Genoa bridge disaster raises concerns over 840 bridges 'at risk of collapse' in France

Report warns 6 per cent of bridges will be 'out of service' by 2037 without increased investment

Conrad Duncan
Sunday 19 August 2018 17:37
EU hits back at Italy populists over Genoa bridge collapse: 'We gave you money to fix your infrastructure'

More than 800 bridges across France are suffering from serious damage and are at risk of collapsing, according to an audit commissioned by the French government.

The audit, reported by Le Journal du Dimanche newspaper, said a third of the 12,000 government-maintained bridges in France needed repairs.

It also warned 7 per cent – about 840 bridges – present a “risk of collapse” in coming years and may need to be closed down.

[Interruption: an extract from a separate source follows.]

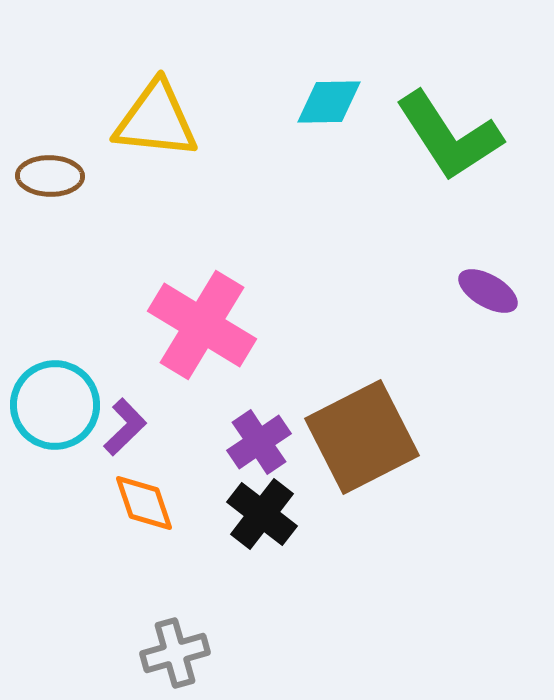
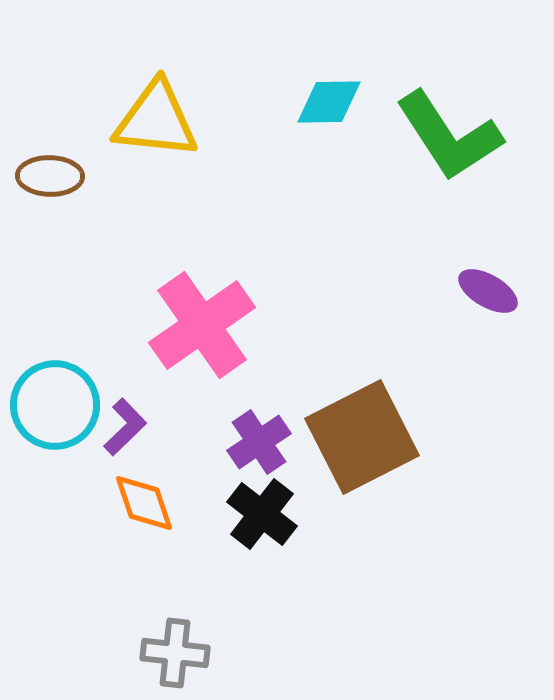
pink cross: rotated 24 degrees clockwise
gray cross: rotated 22 degrees clockwise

Years of insufficient investment was blamed for the poor state of France’s road network and the audit predicted that by 2037, 62 per cent of roads would be “very degraded” and 6 per cent of bridges would be “out of service”.

The report said that although France invests more in its road network than countries in southern Europe, it invests less than other northern European countries, such as Austria, Switzerland and the UK.

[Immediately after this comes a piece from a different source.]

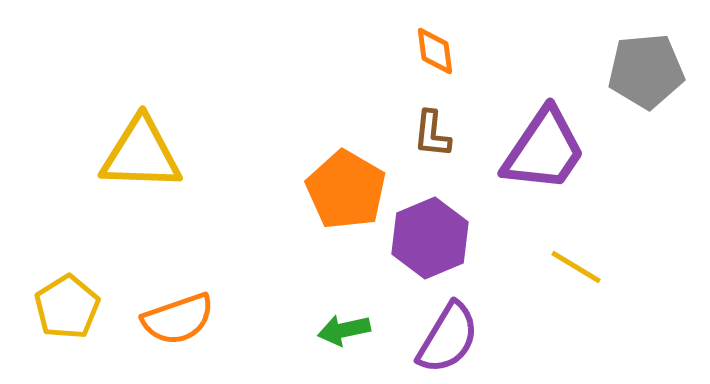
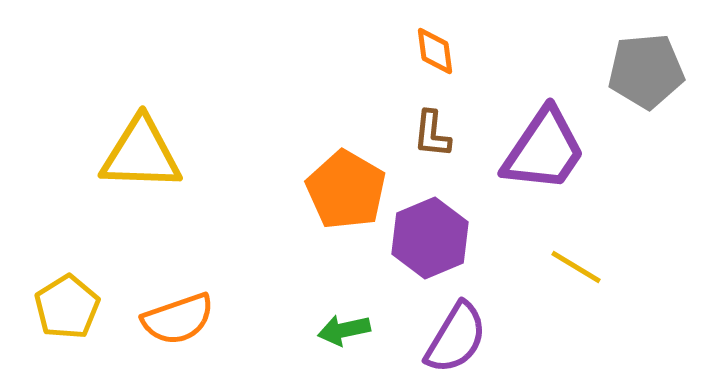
purple semicircle: moved 8 px right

The audit’s findings have caused alarm following the Genoa bridge collapse in Italy which killed 43 people on Tuesday.

Although the audit was first published last month, it is now expected to put further pressure on President Emmanuel Macron’s government to increase infrastructure spending.

The current budget for restoring infrastructure is reported to be €800m for 2018, and a €1bn (£900m) investment plan to “save the nation’s roads” has been announced.

"Our wish is to increase this budget considerably, and this decision will be discussed and debated in parliament in the autumn," the Ministry of Transport said.

An official from the ministry also insisted in an interview on France Info radio that the report’s findings were not cause for panic.

“When we talk about bridges in poor or very poor condition, we must take into account the fact that we are talking about fragility in the long term,” they said. “Infrastructure will not be open if it is not totally secure for the public."

The audit did not reveal which bridges were most at risk and only investigated those maintained by the French government. It did not address thousands of other bridges which were maintained by private companies or local authorities in the country.